23h00. La salle de bain. Lavage de dents, démaquillage. Le poids de la journée sur un coton. Coup d’œil dans le miroir. Ca c’est moi. Mon visage, ce que voient les autres.
Sois belle, tais-toi, relève la tête, souris. Conforte-toi à leurs attentes, à leurs jugements (leurs putains de jugements). N’oublie jamais qu’ils te connaissent mieux que tu ne te connais toi-même. Ils savent ce qui est bon pour toi et ce qui le sera, le chemin que tu dois prendre, les choix que tu as à faire. Ils sont forts, tellement perspicaces qu’ils arrivent à juger de ton passé.
« Non mais regarde ton parcours, la chance que tu as. C’était mérité après tout ce que tu as traversé. On aimerait tant être à ta place, mais on a peut-être pas eu ton courage. Il te reste plus qu’à te marier, faire plein de jolis enfants et tu seras vraiment au sumum de ta réussite… » Blablabla. Clap clap. Remise de médaille, léchage de cul et petite larme d’émotion au coin de l’œil. « Je voudrais remercier mes amis, ma famille (ah oui ! surtout la famille), toute personne que j’ai croisée dans cette foutue vie, ceux qui m’ont soutenue, qui ont cru en moi, mon chien, mon canari… »
Allez tous vous faire foutre.
J’ai refusé à Dieu le droit de me juger et de me diriger, et vous, bande de merdes ingrates, vous seriez suceptibles de le faire à Sa place ! Vous ne valez pas mieux que Lui, vous êtes aussi inexistants que Lui… et encore. On voue des cultes à Cet Etre depuis toujours malgré Son incompétence flagrante et vous savez pourquoi ? Parce que Lui Il apporte de l’espoir à des personnes assez désespérées pour avoir besoin de Sa bénéfique présence. De l’espoir… si un seul d’entre vous m’avait laissé entrevoir l’ombre de la définition de ce mot, il y aurait peut-être un quelconque intérêt à jouer la comédie. La vie serait autre chose qu’une simple attente avant la fin, avant le repos bien mérité. Dormir, c’est tout ce que vous me donnez envie de faire : dormir éternellement ! Hypnotiques pantins, vous êtes aussi inutiles que je le suis, cachés derrière votre pseudo-réussite calculable par le nombre de fois que vous avez tiré votre coup cette semaine.
C’est tellement simple de vous tromper : un sourire, un masque. Il suffit d’être vu comme quelqu’un d’original dans cette société à la con pour avoir le droit de vous dire « merde » quand on le souhaite et que vous répondiez « amen ». « C’est rien, elle est toujours comme ça. Quelle fille épatante, toujours en train de nous surprendre. Au mois elle est franche, elle ». Bande de cons.
Vous m’appréciez, vous me jugez assez acceptable pour rentrer dans votre puéril petit cercle social ? Et bien moi je vous maudis, autant que ce joli petit monde dans lequel nous devons jouer cette mascarade. Ah non c’est vrai, vous, vous ne jouez pas.

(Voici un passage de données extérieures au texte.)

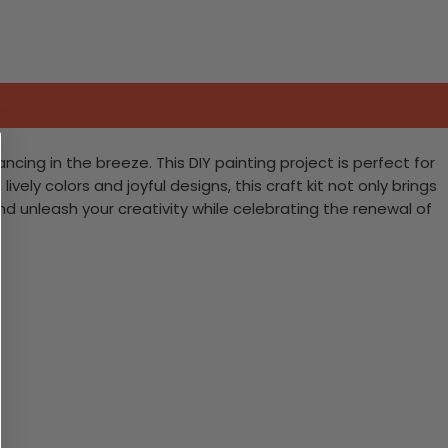
cing in the breeze. This DIY painting project is perfect for
vely colors and joyful designs, this craft kit not only brings
nd unleash your creativity while celebrating the renewal of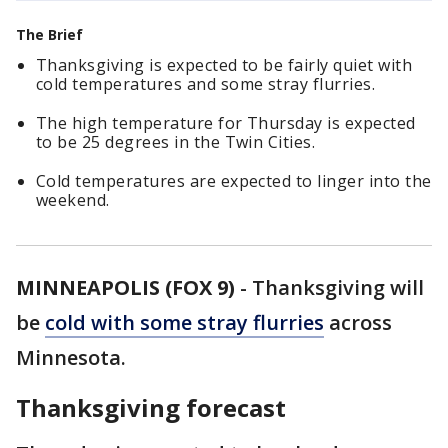
The Brief
Thanksgiving is expected to be fairly quiet with
cold temperatures and some stray flurries.
The high temperature for Thursday is expected
to be 25 degrees in the Twin Cities.
Cold temperatures are expected to linger into the
weekend.
MINNEAPOLIS (FOX 9)
-
Thanksgiving will
be
cold with some stray flurries
across
Minnesota.
Thanksgiving forecast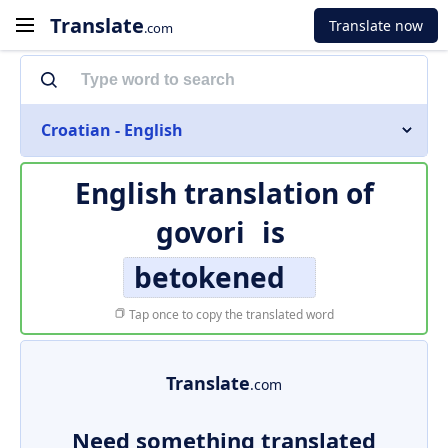
Translate
Translate now
.com
Croatian - English
English translation of
govori
is
betokened
Tap once to copy the translated word
Translate
.com
Need something translated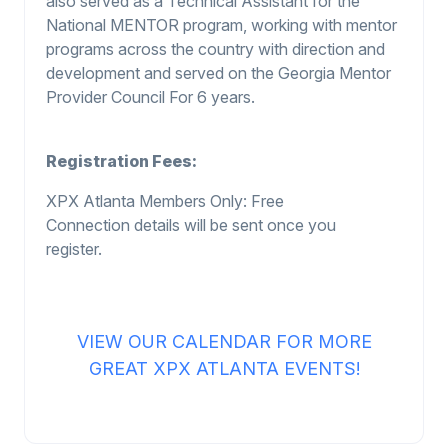
also served as a Technical Assistant for the
National MENTOR program, working with mentor
programs across the country with direction and
development and served on the Georgia Mentor
Provider Council For 6 years.
Registration Fees:
XPX Atla
n
ta Members O
n
ly
: Free
Connection details will be sent once you
register.
VIEW OUR CALENDAR FOR MORE
GREAT XPX ATLANTA EVENTS!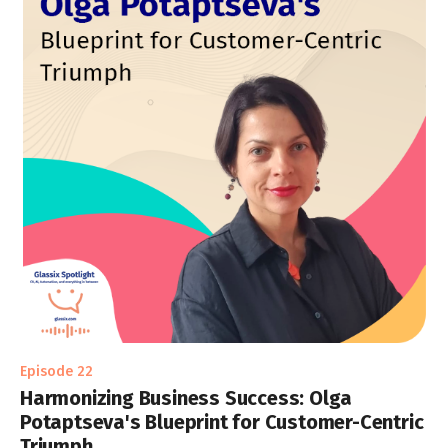
Episode 22
Harmonizing Business Success: Olga
Potaptseva's Blueprint for Customer-Centric
Triumph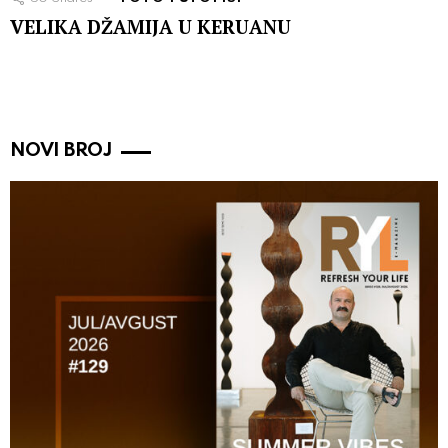
VELIKA DŽAMIJA U KERUANU
NOVI BROJ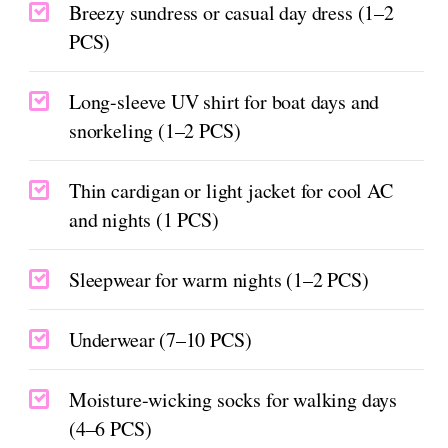
Breezy sundress or casual day dress (1–2
PCS)
Long-sleeve UV shirt for boat days and
snorkeling (1–2 PCS)
Thin cardigan or light jacket for cool AC
and nights (1 PCS)
Sleepwear for warm nights (1–2 PCS)
Underwear (7–10 PCS)
Moisture-wicking socks for walking days
(4–6 PCS)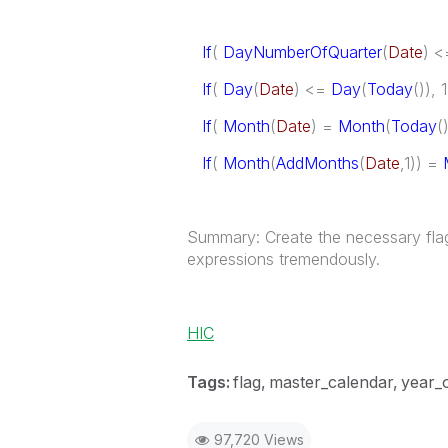
If
(
DayNumberOfQuarter
(
Date
) 
If
(
Day
(
Date
) <=
Day
(
Today
()), 
If
(
Month
(
Date
) =
Month
(
Today
(
If
(
Month
(
AddMonths
(
Date
,1)) =
Summary: Create the necessary flags 
expressions tremendously.
HIC
Tags:
flag
master_calendar
year_
97,720 Views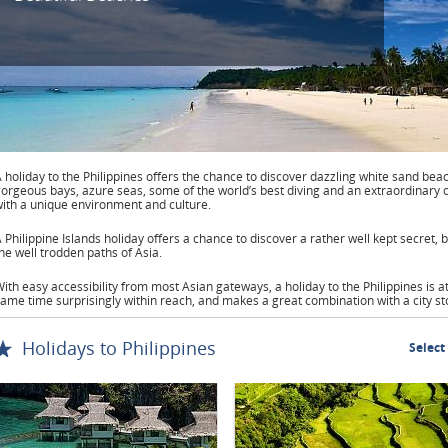
 holiday to the Philippines offers the chance to discover dazzling white sand bea
orgeous bays, azure seas, some of the world’s best diving and an extraordinary 
ith a unique environment and culture.
 Philippine Islands holiday offers a chance to discover a rather well kept secret,
he well trodden paths of Asia.
ith easy accessibility from most Asian gateways, a holiday to the Philippines is a
ame time surprisingly within reach, and makes a great combination with a city st
Holidays to Philippines
Select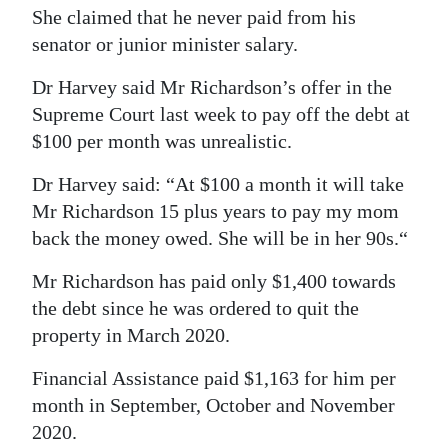
She claimed that he never paid from his
senator or junior minister salary.
Dr Harvey said Mr Richardson’s offer in the
Supreme Court last week to pay off the debt at
$100 per month was unrealistic.
Dr Harvey said: “At $100 a month it will take
Mr Richardson 15 plus years to pay my mom
back the money owed. She will be in her 90s.“
Mr Richardson has paid only $1,400 towards
the debt since he was ordered to quit the
property in March 2020.
Financial Assistance paid $1,163 for him per
month in September, October and November
2020.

Chaque fois que la nuit tombe, que je me perds dans cette bataille quotidienne avec moi-même pendant que vous tous vous dormez du sommeil du juste, je m’imagine vous criant ma haine, vous envoyant la vérité en plein visage autant que vous me renvoyez mon inutilité, ma différence, toute ma chienne de vie en permanence dans le mien. Vous me forcez à faire ça, à me jouer de vous et après vous chiez sur l’hypocrisie de notre société ! Quand je me laisse aller à mes fantasmes les plus enfouis, c’est d’une balle dans la tête que je vous remercie avant de finir par moi. Suprême récompense.

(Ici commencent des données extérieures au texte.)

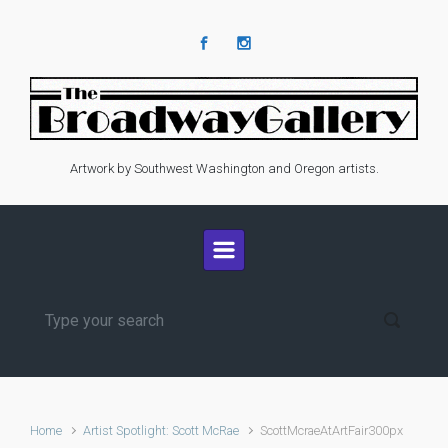
Skip to main content
Artwork by Southwest Washington and Oregon artists.
Home
Artist Spotlight: Scott McRae
ScottMcraeAtArtFair300px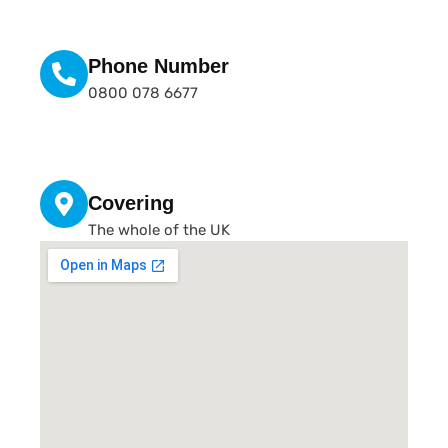
Phone Number
0800 078 6677
Covering
The whole of the UK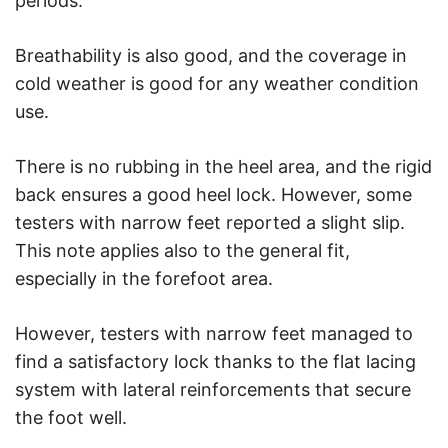
periods.
Breathability is also good, and the coverage in
cold weather is good for any weather condition
use.
There is no rubbing in the heel area, and the rigid
back ensures a good heel lock. However, some
testers with narrow feet reported a slight slip.
This note applies also to the general fit,
especially in the forefoot area.
However, testers with narrow feet managed to
find a satisfactory lock thanks to the flat lacing
system with lateral reinforcements that secure
the foot well.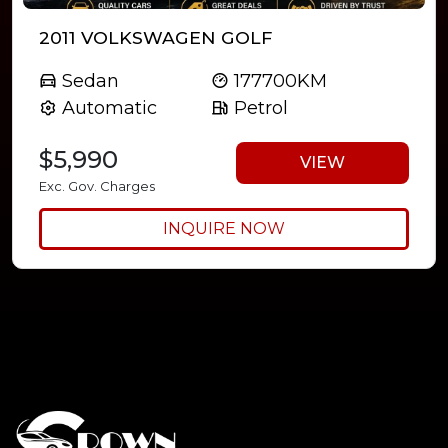
2011 VOLKSWAGEN GOLF
Sedan
177700KM
Automatic
Petrol
$5,990
VIEW
Exc. Gov. Charges
INQUIRE NOW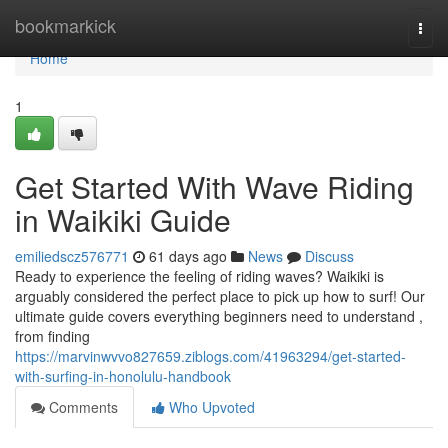
Home
bookmarkick
Togg
navi
Home
1
Get Started With Wave Riding
in Waikiki Guide
emiliedscz576771
61 days ago
News
Discuss
Ready to experience the feeling of riding waves? Waikiki is
arguably considered the perfect place to pick up how to surf! Our
ultimate guide covers everything beginners need to understand ,
from finding
https://marvinwvvo827659.ziblogs.com/41963294/get-started-
with-surfing-in-honolulu-handbook
Comments
Who Upvoted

Mes cauchemars sont chargés d’images préfabriquées de soirées entre amis, en famille : sourires indélébiles, tapes sur l’épaule. D’images de couples parfaits, des enfants plein de vie leur courant entre les jambes. D’argent, de vacances à la mer… Votre bonheur. Vous comblez du vide par du vide, réveillez-vous ! Vous êtes déjà mort, noyés dans vos mensonges de réussite, votre automatisme révoltant. Stupides petits robots, faire la connaissance de l’un d’entre vous c’est tous vous connaître. Vous me donnez envie de gerber.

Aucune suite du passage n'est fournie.